Ai parlamentari di Calabria ed Emilia Romagna, le prime regioni che andranno al voto (26 gennaio), il capo politico avrebbe dato tempo fino alla prima settimana di dicembre per stabilire cosa fare. Ma con i suoi collaboratori più stretti – come riporta la Stampa – si sarebbe lasciato andare, confessando tutti i suoi timori: «Io non vorrei candidarmi in tutte le regioni nemmeno a maggio. Ma solo in quelle in cui possiamo fare un risultato decente».

Una affermazione che, da un lato, confermerebbe il disimpegno in Calabria e in Emilia e, dall'altro, certificherebbe impotenza del primo partito di maggioranza relativa, che non sarebbe in grado di affrontare le urne nemmeno tra più di sei mesi.

 

Solo in Campania e Puglia

Il «risultato decente», secondo Di Maio, potrebbe essere raggiunto solo in Campania e Puglia, dove i sondaggi danno il Movimento ancora in doppia cifra. Negli altri territori, invece, la situazione è del tutto diversa. È grave soprattutto in Calabria. Il risultato di Lamezia Terme, dove i 5 stelle non hanno superato la soglia del 5%, ha messo in allarme i portavoce, le cui preoccupazioni sono poi state trasferite a Roma.

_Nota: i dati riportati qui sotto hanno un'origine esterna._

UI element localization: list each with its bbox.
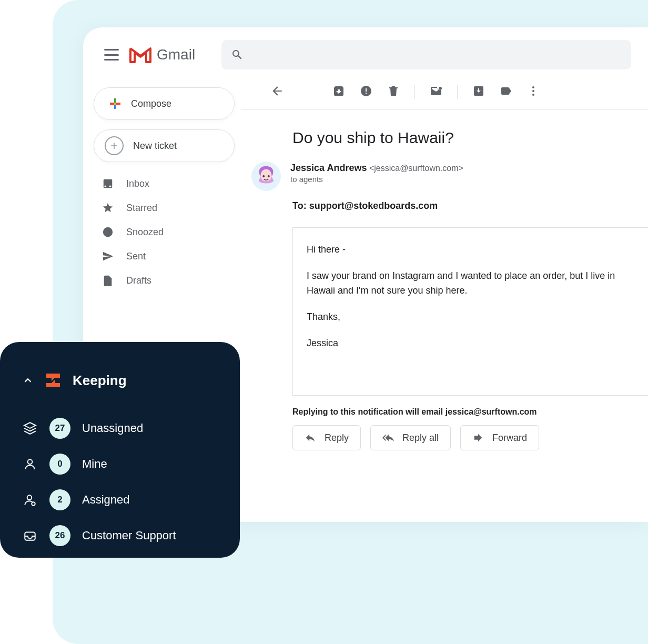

Il dato si somma alle pessime performance del Movimento in tutti gli ultimi appuntamenti elettorali a sud del Pollino, eccezion fatta per le Politiche 2018. In Calabria, peraltro, i 5 stelle hanno deciso di fare a meno del Pd anche in considerazione del fatto che potrebbe trattarsi di una guerra persa in partenza, dal momento che i sondaggi danno il centrodestra in continua e inarrivabile ascesa.

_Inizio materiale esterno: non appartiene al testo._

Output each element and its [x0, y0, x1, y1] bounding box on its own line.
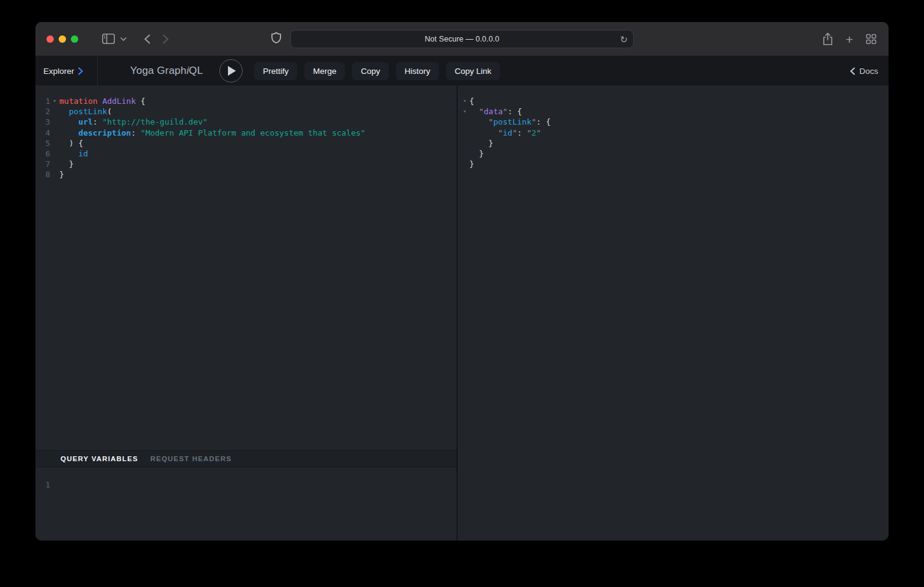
copy-button[interactable]: Copy [352, 62, 389, 80]
code-line: "id": "2" [460, 128, 889, 138]
line-number: 2 [35, 106, 50, 117]
code-line: } [460, 159, 889, 169]
tab-request-headers[interactable]: REQUEST HEADERS [150, 455, 232, 462]
fold-arrow-icon[interactable]: ▾ [460, 96, 469, 106]
back-button[interactable] [144, 34, 150, 44]
line-number: 4 [35, 128, 50, 138]
traffic-lights [46, 35, 78, 43]
line-number: 8 [35, 169, 50, 180]
address-bar-text: Not Secure — 0.0.0.0 [425, 35, 499, 43]
line-number: 5 [35, 138, 50, 148]
fold-arrow-icon[interactable]: ▾ [460, 106, 469, 117]
fold-spacer [50, 138, 59, 148]
forward-button[interactable] [163, 34, 169, 44]
code-line: } [460, 148, 889, 159]
prettify-button[interactable]: Prettify [254, 62, 297, 80]
fold-spacer [50, 117, 59, 127]
fold-spacer [50, 169, 59, 180]
code-line[interactable]: 5 ) { [35, 138, 457, 148]
fold-spacer [460, 148, 469, 159]
fold-spacer [460, 159, 469, 169]
history-button[interactable]: History [396, 62, 439, 80]
query-variables-editor[interactable]: 1 [35, 467, 457, 541]
line-number: 1 [35, 96, 50, 106]
code-line[interactable]: 4 description: "Modern API Platform and … [35, 128, 457, 138]
code-line[interactable]: 6 id [35, 148, 457, 159]
fold-arrow-icon[interactable]: ▾ [50, 96, 59, 106]
address-bar[interactable]: Not Secure — 0.0.0.0 ↻ [290, 30, 634, 48]
code-line[interactable]: 8} [35, 169, 457, 180]
tab-query-variables[interactable]: QUERY VARIABLES [61, 455, 138, 462]
browser-titlebar: Not Secure — 0.0.0.0 ↻ + [35, 22, 889, 56]
play-icon [228, 66, 236, 76]
line-number: 3 [35, 117, 50, 127]
fold-spacer [460, 138, 469, 148]
fold-spacer [460, 117, 469, 127]
response-viewer: ▾{▾ "data": { "postLink": { "id": "2" } … [458, 86, 889, 541]
new-tab-icon[interactable]: + [846, 32, 853, 45]
code-line: } [460, 138, 889, 148]
explorer-toggle[interactable]: Explorer [35, 56, 98, 86]
variables-tab-bar: QUERY VARIABLES REQUEST HEADERS [35, 450, 457, 467]
fold-spacer [460, 128, 469, 138]
execute-query-button[interactable] [219, 59, 243, 82]
code-line: "postLink": { [460, 117, 889, 127]
merge-button[interactable]: Merge [304, 62, 345, 80]
fold-spacer [50, 128, 59, 138]
minimize-window-button[interactable] [59, 35, 66, 43]
line-number: 6 [35, 148, 50, 159]
close-window-button[interactable] [46, 35, 54, 43]
page-title: Yoga GraphiQL [130, 65, 203, 77]
code-line: ▾ "data": { [460, 106, 889, 117]
share-icon[interactable] [823, 32, 833, 45]
chevron-left-icon [850, 67, 855, 75]
fold-spacer [50, 159, 59, 169]
privacy-shield-icon[interactable] [271, 32, 281, 46]
chevron-down-icon[interactable] [120, 37, 127, 41]
chevron-right-icon [78, 67, 83, 75]
line-number: 7 [35, 159, 50, 169]
query-pane: 1▾mutation AddLink {2 postLink(3 url: "h… [35, 86, 458, 541]
fold-spacer [50, 106, 59, 117]
reload-icon[interactable]: ↻ [620, 34, 628, 43]
code-line[interactable]: 3 url: "http://the-guild.dev" [35, 117, 457, 127]
code-line[interactable]: 1▾mutation AddLink { [35, 96, 457, 106]
zoom-window-button[interactable] [71, 35, 78, 43]
query-editor[interactable]: 1▾mutation AddLink {2 postLink(3 url: "h… [35, 86, 457, 450]
code-line: ▾{ [460, 96, 889, 106]
line-number: 1 [35, 479, 50, 490]
code-line[interactable]: 2 postLink( [35, 106, 457, 117]
copy-link-button[interactable]: Copy Link [446, 62, 500, 80]
graphiql-toolbar: Explorer Yoga GraphiQL Prettify Merge Co… [35, 56, 889, 86]
explorer-label: Explorer [43, 67, 74, 76]
docs-label: Docs [859, 67, 878, 76]
fold-spacer [50, 148, 59, 159]
docs-button[interactable]: Docs [850, 67, 878, 76]
code-line[interactable]: 7 } [35, 159, 457, 169]
tab-overview-icon[interactable] [866, 34, 876, 44]
sidebar-toggle-icon[interactable] [102, 34, 115, 44]
browser-window: Not Secure — 0.0.0.0 ↻ + [35, 22, 889, 541]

Il dilemma più grosso riguarda semmai l'Emilia, dove il Movimento da solo potrebbe viaggiare attorno al 5%, una percentuale che rischia di determinare la sconfitta del Pd, che pure dovrebbe avere le carte in regola per giocarsi la partita con Lega, Fdi e Fi. Sono queste le analisi che avrebbero infine convinto Di Maio e i suoi a tirare i remi in barca per evitare guai peggiori.

 

La possibile sconfitta

Le possibili debacle in Calabria e in Emilia, dopo il tracollo in Umbria, avrebbero infatti l'effetto di destabilizzare il governo (con scenari imprevedibili, tra cui un esecutivo tecnico), di dare un colpo mortale al Movimento e, da ultimo, di segnare la fine della leadership di Di Maio. Il ministro degli Esteri non vuole assumersi una simile responsabilità. Ecco perché finora avrebbe dato diritto di autodeterminazione ai vari portavoce e deciso di condividere le risoluzioni finali con il garante Beppe Grillo.

 

Aiello e Parentela

Se la strategia dovesse diventare realtà (ormai manca poco per saperlo), i portavoce calabresi dovrebbero cestinare i loro piani e farsi da parte in buon ordine. I parlamentari, coordinati da Paolo Parentela, hanno più volte ribadito la volontà di esserci – senza il Pd – e di presentare un candidato «di alto profilo», poi individuato nel prof dell'Unical Francesco Aiello.

Di Maio, tuttavia, sembra preferire altri programmi. Parentela e gli altri potranno sempre dire di averci provato.